October Gallery has always supported the communities it serves. Over a span of twenty three years, we have donated hundreds of thousands of dollars in art, services and other gifts. This is no small feat considering we are a small gallery. There are community groups and organizations that, like clockwork each year, request from us a donation of art, which they then use for a raffle or a door prize so as to promote a cause. Other beneficiaries include politicians, civic leaders, heads of corporations, and other individuals to whom we give original art (valued in the thousands of dollars) in an effort to promote the art and the artists. October Gallery has also donated cash to a number of groups. We believe our type of gifts enable the public to make a “conscience connection” to Black art. We understand that if we want people to consider making art a part of their daily lives, we have to get the art “in their faces.”

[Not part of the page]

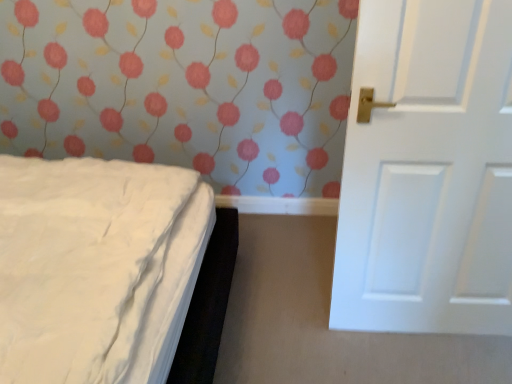 I want to click on vacant area in front of white matte door at right, so [x=437, y=359].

Our national and international patrons and artists have witnessed firsthand the creation and development of the African-American art industry, which prior to the 1970s was almost nonexistent. This group of patrons and artists are part of what we call the BlackStream Renaissance.

The term “blackstream” was used by Black artists in the 1900s who were denied admission to the art mainstream. More recently, fine art appraiser Edward S. Spriggs of Atlanta, Georgia brought the term “blackstream” to our attention. Feeling there was a need to identify this important time of formative awareness of, belief in and commitment to African-American art, we coined the phrase BlackStream Renaissance.

We further define this growth period as being marked by a collective community conscientiousness that recognizes the creative, cultural and financial viability of African-American visual expression.

The interplay between artists, community members and available resources has created a fabric-like cohesion characterized by:
• Artists willing to create
• A community that can inspire its artists
• A community that accepts its own cultural
creations as having value
• Sufficient community resources to sustain the
exchange of value

The patrons and artists of the BlackStream Renaissance purchased and sold art, displayed it at home and at work and shared it with friends, family, co-workers and the general public. In short, they have made African-American art an indispensable part of their everyday lives. The African-American community is effectively supporting and building an art industry, perpetuated primarily by its own members.

Artists, galleries, museums and others in the art business realize that because of proper education, focused marketing and love of culture, African-Americans have shifted their habits and allocated to the visual arts a portion of the more than 750 billion dollars they spend each year. This group has invested precious time and valuable resources in African-American art and has thereby continued to give it value.

To be clear, the BlackStream Renaissance welcomes the mainstream but does not have to rely on it for content, aesthetic validation or financial continuance.

Educator and curator David C. Driskell said, “The boom in Black art has come about not in the market of galleries of the auctions at Sotheby’s and Christie’s, but from ordinary Black people.”
Most African-American artists market and exhibit in the African-American community. Successful Black art festivals and expos, where artists sell and exhibit, recognize the importance of marketing to this special community. It is in this community where the strength and the value of African-American art begins. It is this community that has provided the foundation for the Blackstream Renaissance.